- Born: Vincent George Kling 9 May 1916 East Orange, New Jersey, U.S.
- Died: 23 November 2013 (aged 97)
- Education: Columbia University (BA) Massachusetts Institute of Technology (MArch)
- Occupation: Architect
- Awards: Frank P. Brown Medal (1982)
- Practice: The Kling-Lindquist Partnership KlingStubbins

= Vincent Kling (architect) =

American architect (1916–2013)

Vincent George Kling (May 9, 1916 – November 23, 2013) was an American architect who co-founded the architectural practice KlingStubbins.

== Biography ==
Kling was born in East Orange, New Jersey on May 9, 1916. He was the son of a builder and joined his father's construction firm in high school. He earned his B.A. from Columbia University and M.Arch. from the Massachusetts Institute of Technology.

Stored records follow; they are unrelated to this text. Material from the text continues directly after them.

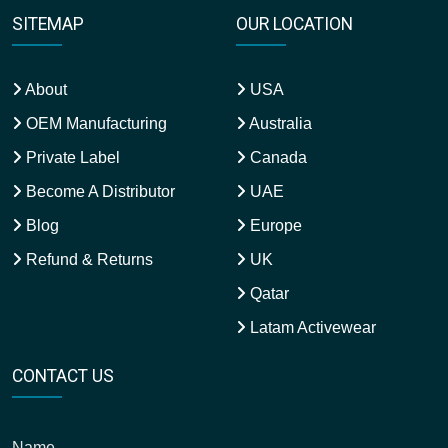
SITEMAP
OUR LOCATION
About
USA
OEM Manufacturing
Australia
Private Label
Canada
Become A Distributor
UAE
Blog
Europe
Refund & Returns
UK
Qatar
Latam Activewear
CONTACT US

He enlisted in the United States Navy after the Japanese attack on Pearl Harbor and served in the Atlantic fleet's naval force until the end of war. He joined Skidmore, Owings & Merrill after the war and later set up his own practice, which became the largest architectural firm in Philadelphia. He was the principal architect and planner for Philadelphia's Penn Center.

== Notable Projects ==

- Annenberg Center for the Performing Arts
- AT&T Headquarters, Basking Ridge, New Jersey (1971-1974)
- Centre Square, Philadelphia
- Concordia University Ann Arbor campus, Ann Arbor, Michigan
- Dilworth Park, Philadelphia
- Five Penn Center, Philadelphia
- Harriton High School, Rosemont, Pennsylvania
- Lankenau Medical Center
- Love Park, Philadelphia
- Penn Center, Philadelphia
- Philadelphia Mint building
- North Shore High School, Glen Head, New York
- Reimann Building, Fox Chase Cancer Center

== Awards ==
Kling was awarded the Frank P. Brown Medal by the Franklin Institute in 1982. He was also the recipient of the Samuel F. B. Morse Medal from the National Academy of Design.